3D compass on the cheap

In Same, between the storms, we unearthed and further developed an old magnetism activity, now doable with only a pair of ring or disk magnets, a thread, and a pair of chair legs.

Magnet on a string: instant compass

A magnet free to turn will align itself with the earth’s magnetic field.  This phenomenal phenomenon was first shown to me outside a compass case by my mentor professor in year three studying physics at university. I was amazed and distraught: my past teachers had failed me.  Something so simple, so fundamental, yet my teachers had never thought it worth conveying. I, a physics student, was left thinking there was something special and mysterious going on inside a compass.

To see this effect, you can float a cork skewered through with a magnetized needle in a bowl of water, as seen in many a science books from the 50s, but you can also just hang a magnet by a thread, stripping away any pretense of complexity.  It swings to rest in one position, and more importantly, will not stay in any other position.


Creep another magnet up underneath it and you’ll find you have full control of the hanging one, turning it forth and back with the flick of the one in your hand.  This shows a magnetic force field, that is, force over a distance without direct contact, normally the stuff of sci-fi or mystical levels of martial arts.


Take the other magnet away and the hanging one comes back peacefully to point north again, aligned with biggest field around, that is, the one from the earth.

What I learned much later is that the effect is not just two dimensional, north-south and east-west.  Rather, the earth’s field, like all magnetic fields, bursts like a bouquet of flowers out of one pole, and each stem gracefully bending around to stab back into the earth at the other pole.  Thus every place on earth has an up-and-down component to the field.

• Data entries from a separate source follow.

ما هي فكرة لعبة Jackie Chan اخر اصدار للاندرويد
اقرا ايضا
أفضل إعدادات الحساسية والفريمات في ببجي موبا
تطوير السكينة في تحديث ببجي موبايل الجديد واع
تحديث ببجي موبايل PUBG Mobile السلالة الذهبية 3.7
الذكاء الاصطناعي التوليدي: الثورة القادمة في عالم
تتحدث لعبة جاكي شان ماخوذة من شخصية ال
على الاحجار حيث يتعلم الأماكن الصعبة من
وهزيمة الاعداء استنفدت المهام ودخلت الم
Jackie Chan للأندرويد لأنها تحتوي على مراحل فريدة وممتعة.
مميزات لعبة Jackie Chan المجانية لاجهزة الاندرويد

You can purchase the commercial version of this consisting of a tiny magnet on a gimbal. This is very nice and can be used to explore the shape of a field near a larger magnet.  But with just a thread and two magnets, you can isolate and explore the three dimensions of your local earth’s magnetic field.  Here near the equator, we’ve got little vertical component, but  with this arrangement, we were able to see it, we think.

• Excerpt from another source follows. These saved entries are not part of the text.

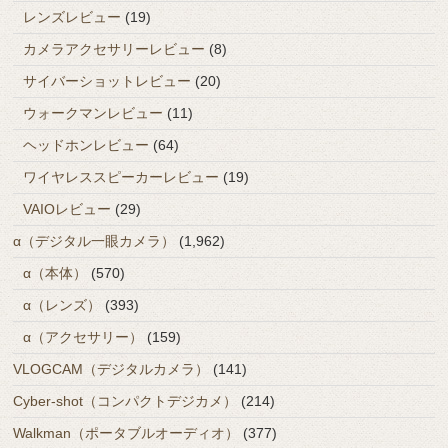
レンズレビュー
(19)
カメラアクセサリーレビュー
(8)
サイバーショットレビュー
(20)
ウォークマンレビュー
(11)
ヘッドホンレビュー
(64)
ワイヤレススピーカーレビュー
(19)
VAIOレビュー
(29)
α（デジタル一眼カメラ）
(1,962)
α（本体）
(570)
α（レンズ）
(393)
α（アクセサリー）
(159)
VLOGCAM（デジタルカメラ）
(141)
Cyber-shot（コンパクトデジカメ）
(214)
Walkman（ポータブルオーディオ）
(377)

  • First you need two ceramic ring magnets.  I think strong and small works better.
  • Stretch a thread between the legs of a chair, or anything that you can move around, like the mouth of a bucket or a sturdy box.
  • With the thread in the vertical position, sandwich it between the two magnets.  Mark the north side of the magnet pair, and note the north-south direction. (These ceramic magnets generally have the poles on the faces.)


  • Now tilt the chair so that the thread is horizontal, pointing exactly north-south.  Tweak the magnets on the thread until they are suspended exactly horizontally.


  • Finally, tilt the chair 90 degrees the other way so the thread is still horizontal, pointing exactly east-west.  Balanced and supported near their center of mass, the magnets should tilt at the angle of the local magnetic field.


Above 40 degrees latitude, a significant tilt should be apparent, north pole down in the northern hemisphere, south pole down in the southern. (Don’t forget that snarl of history and linguistics, that the north geographic pole of the earth holds a south magnetic pole.) Near the equator, the magnets will rotate to hang nearly vertical.

To confirm, turn the entire arrangement 180 degrees. If your setup is good enough, you should see the same angle.

Now close your eyes and imagine it was 2000 years ago, you had just found these interesting rocks that stick to each other, and when you dangle one from a string, it always points the same away. What in the world could be going on here?